## Task objective
The expected response is a copy of every line in the entries below that includes the word "percentage".

*** Opening of Given entries ***

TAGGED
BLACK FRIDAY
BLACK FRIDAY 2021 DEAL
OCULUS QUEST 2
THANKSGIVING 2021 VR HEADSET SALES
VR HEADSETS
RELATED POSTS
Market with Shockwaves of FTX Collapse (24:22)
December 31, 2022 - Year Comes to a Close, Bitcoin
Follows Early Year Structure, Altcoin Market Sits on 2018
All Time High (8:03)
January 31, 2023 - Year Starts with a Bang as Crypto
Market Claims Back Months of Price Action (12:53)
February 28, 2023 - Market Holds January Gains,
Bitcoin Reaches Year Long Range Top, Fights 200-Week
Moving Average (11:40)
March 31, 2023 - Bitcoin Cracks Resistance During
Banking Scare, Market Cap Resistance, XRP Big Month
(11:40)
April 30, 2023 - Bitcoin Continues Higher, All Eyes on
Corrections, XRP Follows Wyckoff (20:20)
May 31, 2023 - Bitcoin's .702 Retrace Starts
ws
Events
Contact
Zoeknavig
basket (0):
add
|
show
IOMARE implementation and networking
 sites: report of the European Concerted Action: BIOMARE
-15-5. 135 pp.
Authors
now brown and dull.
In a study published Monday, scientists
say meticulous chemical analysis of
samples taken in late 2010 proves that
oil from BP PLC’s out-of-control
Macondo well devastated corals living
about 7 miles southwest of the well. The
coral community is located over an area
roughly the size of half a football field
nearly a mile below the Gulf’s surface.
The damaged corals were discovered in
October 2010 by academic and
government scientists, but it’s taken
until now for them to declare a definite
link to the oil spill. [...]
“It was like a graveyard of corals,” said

*** Close of Given entries ***
*** Opening of Given entries ***

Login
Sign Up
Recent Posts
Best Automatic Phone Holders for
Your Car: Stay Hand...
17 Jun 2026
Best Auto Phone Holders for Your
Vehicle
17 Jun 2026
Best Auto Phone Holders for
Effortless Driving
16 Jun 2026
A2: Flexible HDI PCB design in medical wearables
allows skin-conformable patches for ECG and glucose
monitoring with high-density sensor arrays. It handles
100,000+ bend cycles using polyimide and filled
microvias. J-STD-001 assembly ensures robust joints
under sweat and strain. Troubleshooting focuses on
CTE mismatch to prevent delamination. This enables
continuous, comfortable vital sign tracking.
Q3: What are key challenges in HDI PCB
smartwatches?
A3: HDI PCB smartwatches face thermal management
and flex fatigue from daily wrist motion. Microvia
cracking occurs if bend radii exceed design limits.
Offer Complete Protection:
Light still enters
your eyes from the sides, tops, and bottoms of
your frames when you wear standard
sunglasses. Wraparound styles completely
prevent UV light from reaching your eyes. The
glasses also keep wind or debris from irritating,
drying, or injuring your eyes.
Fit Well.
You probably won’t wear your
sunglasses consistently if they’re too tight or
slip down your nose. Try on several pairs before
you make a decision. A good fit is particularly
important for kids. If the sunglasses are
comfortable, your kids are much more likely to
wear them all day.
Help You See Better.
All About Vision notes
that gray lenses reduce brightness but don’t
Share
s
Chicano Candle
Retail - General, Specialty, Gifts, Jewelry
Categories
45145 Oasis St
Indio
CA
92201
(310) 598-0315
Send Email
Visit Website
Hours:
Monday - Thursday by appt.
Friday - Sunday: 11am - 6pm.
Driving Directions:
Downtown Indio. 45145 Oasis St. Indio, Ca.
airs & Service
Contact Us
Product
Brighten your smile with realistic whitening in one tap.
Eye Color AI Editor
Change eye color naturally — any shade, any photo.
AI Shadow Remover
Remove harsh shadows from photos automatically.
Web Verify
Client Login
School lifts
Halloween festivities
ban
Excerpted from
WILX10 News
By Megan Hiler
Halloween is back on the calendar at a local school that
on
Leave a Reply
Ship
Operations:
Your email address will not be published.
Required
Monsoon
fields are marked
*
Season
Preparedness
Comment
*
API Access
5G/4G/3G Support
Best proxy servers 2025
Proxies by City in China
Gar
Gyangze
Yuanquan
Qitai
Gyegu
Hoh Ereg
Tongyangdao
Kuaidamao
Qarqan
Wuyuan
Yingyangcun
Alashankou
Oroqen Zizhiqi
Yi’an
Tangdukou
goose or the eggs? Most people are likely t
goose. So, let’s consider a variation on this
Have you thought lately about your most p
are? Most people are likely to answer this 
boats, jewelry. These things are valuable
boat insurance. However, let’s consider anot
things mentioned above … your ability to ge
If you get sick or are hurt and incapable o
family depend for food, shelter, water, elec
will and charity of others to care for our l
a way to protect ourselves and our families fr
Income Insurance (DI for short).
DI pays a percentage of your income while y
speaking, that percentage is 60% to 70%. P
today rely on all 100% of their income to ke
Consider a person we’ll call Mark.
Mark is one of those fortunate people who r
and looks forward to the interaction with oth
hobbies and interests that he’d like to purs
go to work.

*** Close of Given entries ***
*** Opening of Given entries ***

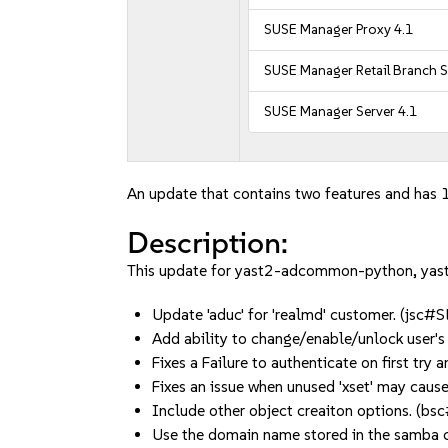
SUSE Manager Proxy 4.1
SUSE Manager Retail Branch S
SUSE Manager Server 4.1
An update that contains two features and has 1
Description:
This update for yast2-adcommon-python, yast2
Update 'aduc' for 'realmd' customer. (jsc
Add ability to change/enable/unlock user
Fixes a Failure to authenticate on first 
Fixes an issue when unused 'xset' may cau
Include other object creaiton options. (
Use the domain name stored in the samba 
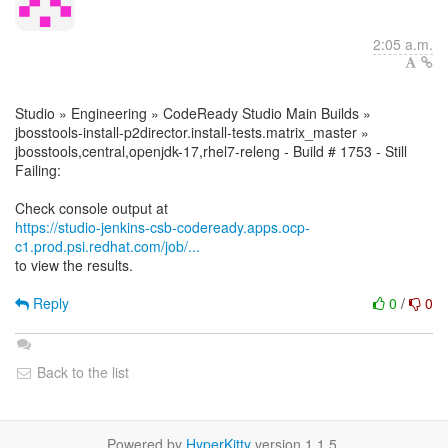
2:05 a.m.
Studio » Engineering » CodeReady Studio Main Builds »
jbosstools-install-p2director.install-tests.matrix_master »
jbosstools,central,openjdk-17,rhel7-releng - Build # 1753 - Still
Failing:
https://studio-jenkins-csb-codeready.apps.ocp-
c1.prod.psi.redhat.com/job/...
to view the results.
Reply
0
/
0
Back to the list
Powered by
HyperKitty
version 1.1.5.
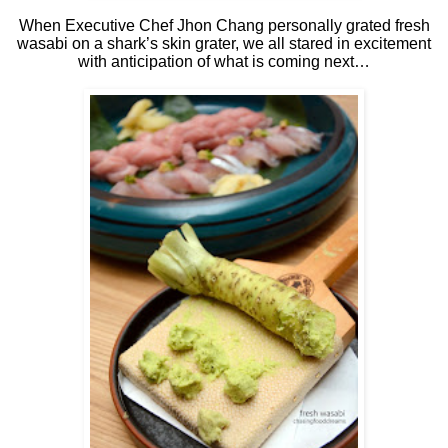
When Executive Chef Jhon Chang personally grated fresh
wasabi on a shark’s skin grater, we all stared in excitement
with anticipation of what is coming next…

*** Close of Given entries ***

## Result of the exercise
DI pays a percentage of your income while y
speaking, that percentage is 60% to 70%. P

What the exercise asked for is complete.